Paula Deen is one of my favorite Food Network stars. I love her quirky southern accent, her big hair and her liberal use of butter and sugar. Watching her reminds me of my own Grandmother in the kitchen, and she is always inspiring me to bake something new. So, after buying nearly four pounds of peaches at the grocery store last weekend, I knew I was finally going to try Paula’s Peach Cobbler.
I am used to a pie-crusted cobbler (and one of these day’s I’ll share my Grandma G’s famous cobbler recipe) but this one is more cake-like and fluffy…it uses self-rising flour so it poofs up into a light, sweet, cinnamon-y pillow. The peaches sink to the bottom and the whole thing absorbs the syrup and natural sugars from the fruit. It’s really marvelous. You could top it with a crumb or streusel topping for an added kick, but I thought it was just fine the way it was.

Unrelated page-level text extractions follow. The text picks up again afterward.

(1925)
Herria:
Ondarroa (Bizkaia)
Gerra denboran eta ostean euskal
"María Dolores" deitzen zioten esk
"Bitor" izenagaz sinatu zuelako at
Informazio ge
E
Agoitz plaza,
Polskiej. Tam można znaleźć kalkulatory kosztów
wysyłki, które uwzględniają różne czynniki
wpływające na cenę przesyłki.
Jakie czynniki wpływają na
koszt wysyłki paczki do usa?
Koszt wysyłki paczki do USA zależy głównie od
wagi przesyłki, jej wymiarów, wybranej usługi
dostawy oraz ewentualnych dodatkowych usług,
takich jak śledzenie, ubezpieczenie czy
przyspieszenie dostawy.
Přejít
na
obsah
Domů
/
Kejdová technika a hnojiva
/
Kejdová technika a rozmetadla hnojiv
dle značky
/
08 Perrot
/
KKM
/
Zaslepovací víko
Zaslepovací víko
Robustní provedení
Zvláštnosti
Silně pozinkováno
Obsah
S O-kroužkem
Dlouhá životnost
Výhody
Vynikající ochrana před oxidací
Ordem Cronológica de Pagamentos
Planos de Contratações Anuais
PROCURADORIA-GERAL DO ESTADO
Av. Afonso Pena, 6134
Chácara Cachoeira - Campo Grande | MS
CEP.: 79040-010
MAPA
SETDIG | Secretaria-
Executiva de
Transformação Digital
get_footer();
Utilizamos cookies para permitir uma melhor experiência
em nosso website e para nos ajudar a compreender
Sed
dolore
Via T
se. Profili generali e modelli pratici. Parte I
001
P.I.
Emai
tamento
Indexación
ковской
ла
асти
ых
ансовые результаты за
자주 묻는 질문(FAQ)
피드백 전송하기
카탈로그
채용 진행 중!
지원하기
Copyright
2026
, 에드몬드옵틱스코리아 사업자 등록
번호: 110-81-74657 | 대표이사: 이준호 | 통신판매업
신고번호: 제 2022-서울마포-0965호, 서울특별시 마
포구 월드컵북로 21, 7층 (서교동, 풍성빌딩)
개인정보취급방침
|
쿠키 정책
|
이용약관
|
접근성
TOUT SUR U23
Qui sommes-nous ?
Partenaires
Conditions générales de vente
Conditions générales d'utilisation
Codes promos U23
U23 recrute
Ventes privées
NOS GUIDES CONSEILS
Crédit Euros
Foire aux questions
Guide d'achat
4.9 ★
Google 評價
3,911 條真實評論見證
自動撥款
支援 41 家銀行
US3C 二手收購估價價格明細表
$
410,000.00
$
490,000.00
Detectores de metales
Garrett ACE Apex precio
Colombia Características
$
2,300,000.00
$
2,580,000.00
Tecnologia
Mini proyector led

I would definitely recommend that you use fresh peaches. Canned would work, but they just aren’t the same. I like to chop my peaches into 1 inch pieces, because I think big chunks of peach can be a little bit overwhelming in such a light cake. I followed Paula’s recipe exactly, except that I added cinnamon to the batter mixture and I increased the recipe by 1/2 and still baked it in a 9×13 pan.
I hope you enjoy this one! I’m glad to be back and I’ll have more to share soon.

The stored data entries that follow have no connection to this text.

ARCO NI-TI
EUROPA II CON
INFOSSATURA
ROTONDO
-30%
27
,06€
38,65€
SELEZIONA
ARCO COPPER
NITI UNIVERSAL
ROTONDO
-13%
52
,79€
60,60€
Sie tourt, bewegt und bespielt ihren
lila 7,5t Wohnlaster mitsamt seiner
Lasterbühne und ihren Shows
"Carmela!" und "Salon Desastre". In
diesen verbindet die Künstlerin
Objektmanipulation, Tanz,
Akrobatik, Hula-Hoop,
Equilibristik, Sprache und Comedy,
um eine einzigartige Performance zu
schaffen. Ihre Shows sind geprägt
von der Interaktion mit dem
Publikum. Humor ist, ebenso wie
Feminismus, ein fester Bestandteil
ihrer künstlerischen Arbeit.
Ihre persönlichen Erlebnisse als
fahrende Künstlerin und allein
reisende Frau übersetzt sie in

12 Tablespoons butter (1 and 1/2 sticks)
8 fresh peaches (about six cups) peeled and cut into 1 inch cubes
2 and 1/4 cups milk
2 and 1/4 cups self-rising flour (IMPORTANT!)
1/2 cup water
2 and 1/2 cups sugar, divided
2 teaspoons cinnamon, divided
Preheat oven to 350 degrees. Place butter in a 9×13 baking dish, and place in oven to melt the butter.

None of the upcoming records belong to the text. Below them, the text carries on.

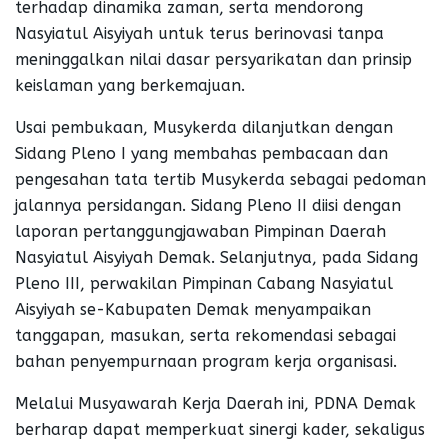
terhadap dinamika zaman, serta mendorong
Nasyiatul Aisyiyah untuk terus berinovasi tanpa
meninggalkan nilai dasar persyarikatan dan prinsip
keislaman yang berkemajuan.
Usai pembukaan, Musykerda dilanjutkan dengan
Sidang Pleno I yang membahas pembacaan dan
pengesahan tata tertib Musykerda sebagai pedoman
jalannya persidangan. Sidang Pleno II diisi dengan
laporan pertanggungjawaban Pimpinan Daerah
Nasyiatul Aisyiyah Demak. Selanjutnya, pada Sidang
Pleno III, perwakilan Pimpinan Cabang Nasyiatul
Aisyiyah se-Kabupaten Demak menyampaikan
tanggapan, masukan, serta rekomendasi sebagai
bahan penyempurnaan program kerja organisasi.
Melalui Musyawarah Kerja Daerah ini, PDNA Demak
berharap dapat memperkuat sinergi kader, sekaligus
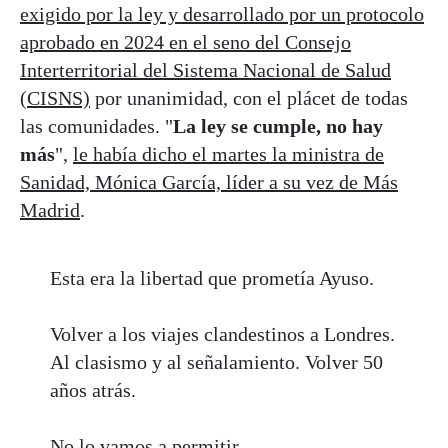
exigido por la ley y desarrollado por un protocolo
aprobado en 2024 en el seno del Consejo
Interterritorial del Sistema Nacional de Salud
(CISNS)
por unanimidad, con el plácet de todas
las comunidades. "
La ley se cumple, no hay
más
",
le había dicho el martes la ministra de
Sanidad, Mónica García, líder a su vez de Más
Madrid
.
Esta era la libertad que prometía Ayuso.
Volver a los viajes clandestinos a Londres.
Al clasismo y al señalamiento. Volver 50
años atrás.
No lo vamos a permitir.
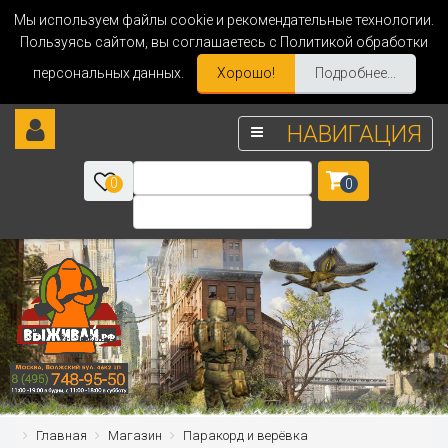
Мы используем файлы cookie и рекомендательные технологии.
Пользуясь сайтом, вы соглашаетесь с Политикой обработки
персональных данных.
Хорошо!
Подробнее...
НАВИГАЦИЯ
0
0
Главная
Магазин
Паракорд и верёвка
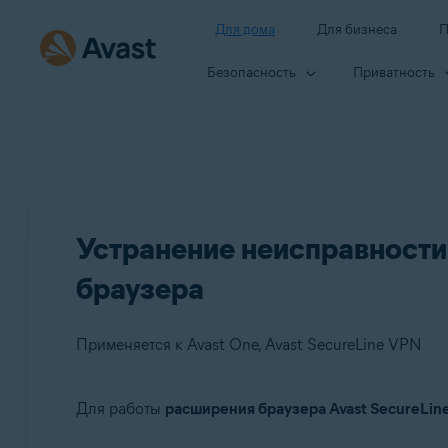
Для дома
Для бизнеса
П
Безопасность
Приватность
Устранение неисправности 
браузера
Применяется к Avast One, Avast SecureLine VPN
Для работы
расширения браузера Avast SecureLin
Продукты:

Meanwhile, place peaches, 1 cup of sugar, 1 teaspoon cinnamon and 1/2 cup of water into a saucepan. Bring to a boil and simmer for 10 minutes, stirring occasionally.
In a large bowl, combine flour, remaining sugar, and 1 teaspoon of sugar. Using a whisk, combine dry ingredients. Slowly stir in milk and whisk to remove lumps.
Remove peaches from heat. Remove melted butter from the oven. Slowly pour the flour mixture over the melted butter. DO NOT STIR. Then, carefully spoon the peaches over the top of the flour mixture. DO NOT STIR. Pour half of the remaining syrup from the peaches over the top of the casserole dish.
Bake for 15-20 minutes or until crust is golden brown. Serve warm with vanilla ice cream or whipped cream. Spoon reserved syrup over the top of the ice cream. Enjoy!